Rounding out the ensemble are Lisa Walker as Lucille and Grant Chism as Everett, Mrs. Price’s long-time servants who make the most of rather small support roles.
Lucille is Walker’s acting debut; she plays well the part of a favored servant who now feels displaced by Hilde’s presence. While Lucille is willing to excuse her employer’s “meanness,” one senses in Chism’s tone and body language that he is not as forgiving and bears more sympathy for Hilde, herself a one-time servant in Paul’s family home.
The Google online dictionary defines “interlock” as the process by which “two or more things engage with each other by overlapping or by the fitting together of projections and recesses.” Levin’s play is suitably titled, as the “pieces” — Paul, Hilde, Mrs. Price, Lucille and Everett — all fit together and overlap, with bonds of friendship and love, service and loyalty, deceit and death.
A twisted Cinderella?
Taken another way, Interlock is kind of a twisted take on Cinderella: Mrs. Price as a combination fairy godmother and evil stepmother, Paul a less than charming prince, and Hilde in the title role, but a more modern, feminist take on the fairy tale character, who learns to save herself.

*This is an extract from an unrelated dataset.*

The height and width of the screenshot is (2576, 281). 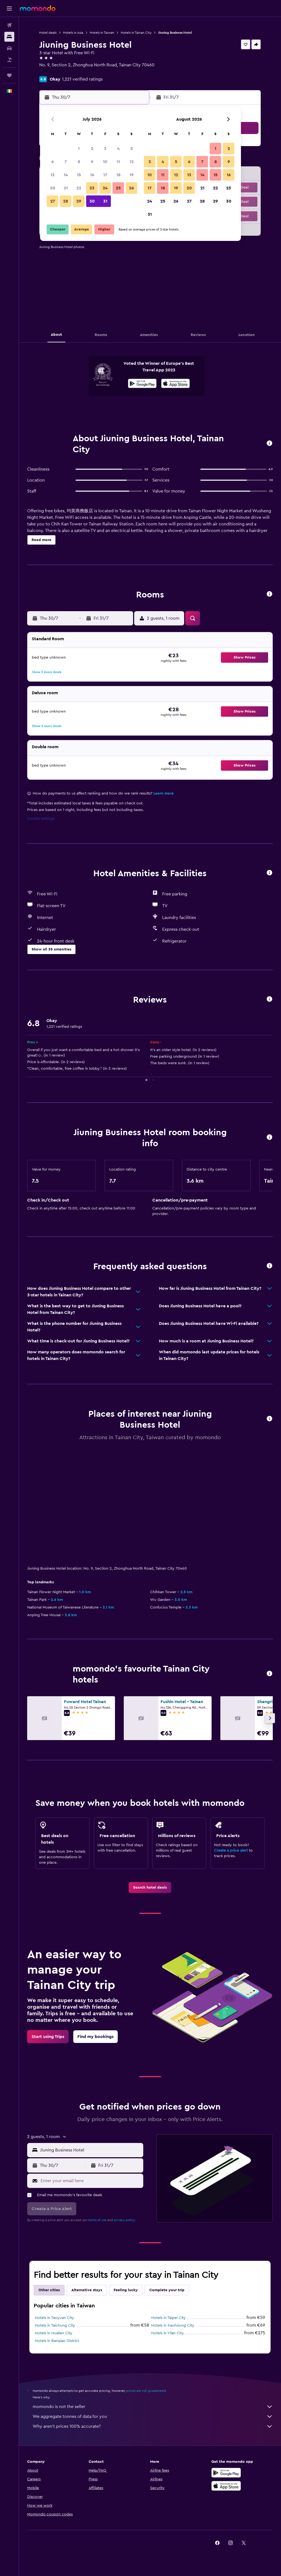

Kudos to director Roy Hammond for instilling a quick pace and seamless choreography as actors weave in and out of a two-level stage.
Charlie Danforth’s lighting builds upon mood while Sarah Kendrick’s costume designs are on target, appropriate to the era, and also revealing of character.
In the first act, for example, Paul is a proud but poor man. His jacket is clean, but with a visible tear. As the play progresses, Mrs. Price’s influence can be seen in his changing attire: a rich suit and sharp red tie.
Interlock runs through Feb. 8 with show times at 8 p.m. on Fridays and Saturdays and 2 p.m. on Sundays. There will be a special $10 performance on Thursday, February 5 at 8 p.m. Tickets range from $10 to $20, depending on day of the week, with a $3 senior discount off the Saturday and Sunday $20 ticket price.